The optimum maintenance dose for the patients in our study, 5 sprays/day, was lower than that described by Notcutt et al.14 (8.25 sprays/day) or by Novotna et al.10 (8.3 sprays/day). None of our patients exceeded 12 sprays/day, which is in line with instructions in the summary of product characteristics.8 On this subject, we must stress that since the study was retrospective, we could not control concomitant use of antispasmodics. This situation may be a confounder given that it did not remain stable throughout the study. In any case, 48% of the patients did not take additional antispasmodic drugs, and this percentage is lower than that described in the 6E study (57%).

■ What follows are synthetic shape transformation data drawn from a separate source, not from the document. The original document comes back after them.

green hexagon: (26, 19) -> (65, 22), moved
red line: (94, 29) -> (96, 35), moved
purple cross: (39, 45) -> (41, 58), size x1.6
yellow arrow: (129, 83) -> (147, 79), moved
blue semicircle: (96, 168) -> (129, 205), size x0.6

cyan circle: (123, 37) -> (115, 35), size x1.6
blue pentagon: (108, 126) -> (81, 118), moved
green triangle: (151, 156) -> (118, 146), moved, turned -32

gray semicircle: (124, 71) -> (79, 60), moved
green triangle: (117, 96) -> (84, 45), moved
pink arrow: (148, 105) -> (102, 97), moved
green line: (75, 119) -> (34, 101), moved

Regarding safety, our 52% incidence of adverse events was lower than the rate of 84% found in a meta-analysis of all patients from 5 controlled and randomised clinical trials.15 However, it is similar to the 53% rate present in the clinical trial by Novotna et al.10 This is because that trial and our study both employed gradual up-titration, and this practice is associated with lower rates of adverse effects compared to those found in other clinical trials. These studies also showed similar profiles for adverse events; effects were typically dose-dependent, and they included mild or moderate dizziness in the first few weeks of treatment that could be managed by adjusting the dose correctly. None of the patients in whom treatment was suspended due to poor tolerance presented severe adverse effects. The typical psychotropic effects associated with consumption of cannabis as a recreational drug appeared only infrequently, as was also the case in the clinical trials. Furthermore, our series did not contain any cases at risk for drug tolerance, abuse, or addiction.

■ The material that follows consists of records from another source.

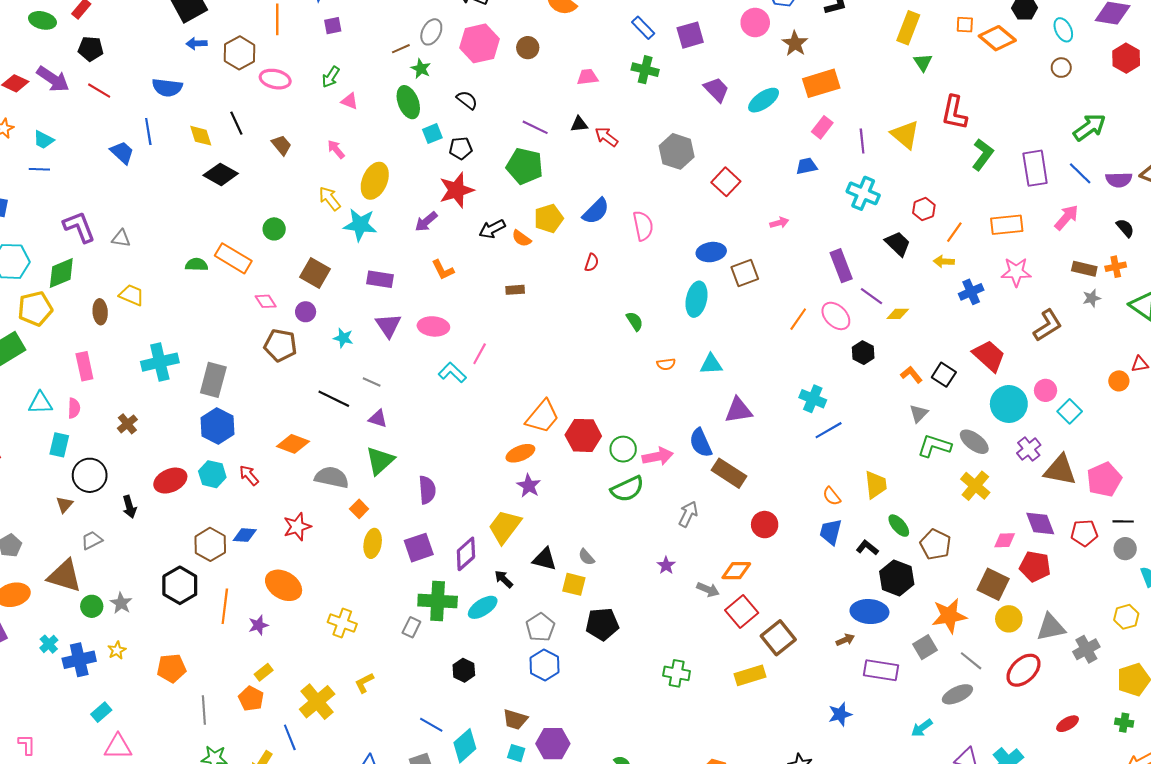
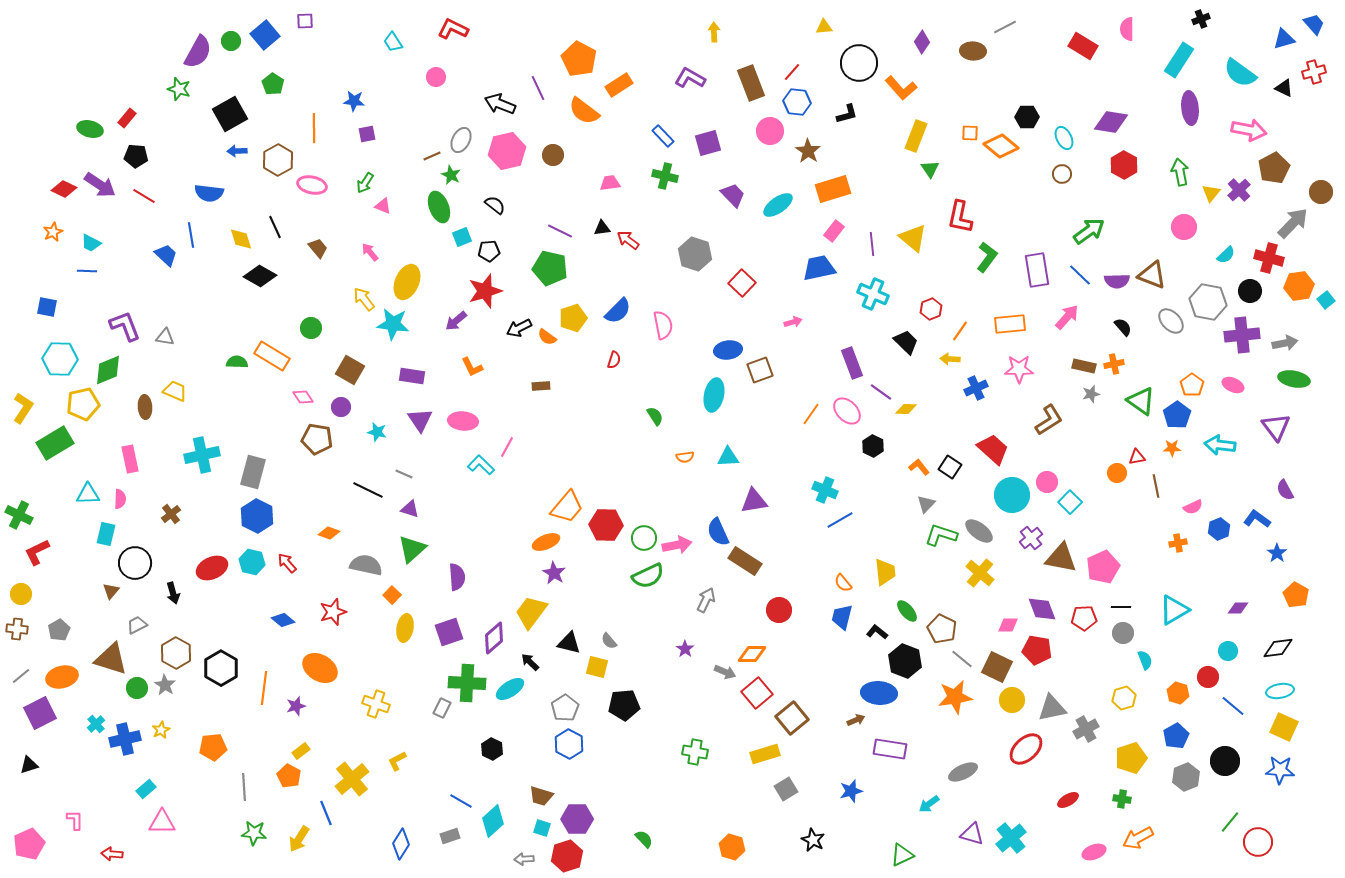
blue trapezoid: (807, 166) -> (819, 268), size x1.6
orange diamond: (293, 444) -> (329, 533), size x0.7
blue diamond: (245, 535) -> (283, 620), turned 35
brown hexagon: (210, 544) -> (176, 653), moved
gray square: (925, 647) -> (786, 789), moved
gray line: (971, 661) -> (962, 659), moved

None of the study variables was identified as having a statistically significant effect on the appearance of adverse effects.

While mindful of the limitations intrinsic to a small and heterogeneous case series, we would point out that the study has the advantage of presenting daily clinical practice outside the highly controlled context of clinical trials. In conclusion, the THC/CBD combination proved itself a good alternative to usual treatments in our study, and it improved symptoms of refractory spasticity in MS patients with an acceptable toxicity profile. Prospective studies are needed to confirm our results and help identify response and safety markers for treatment with THC/CBD.

The authors have no conflicts of interest to declare.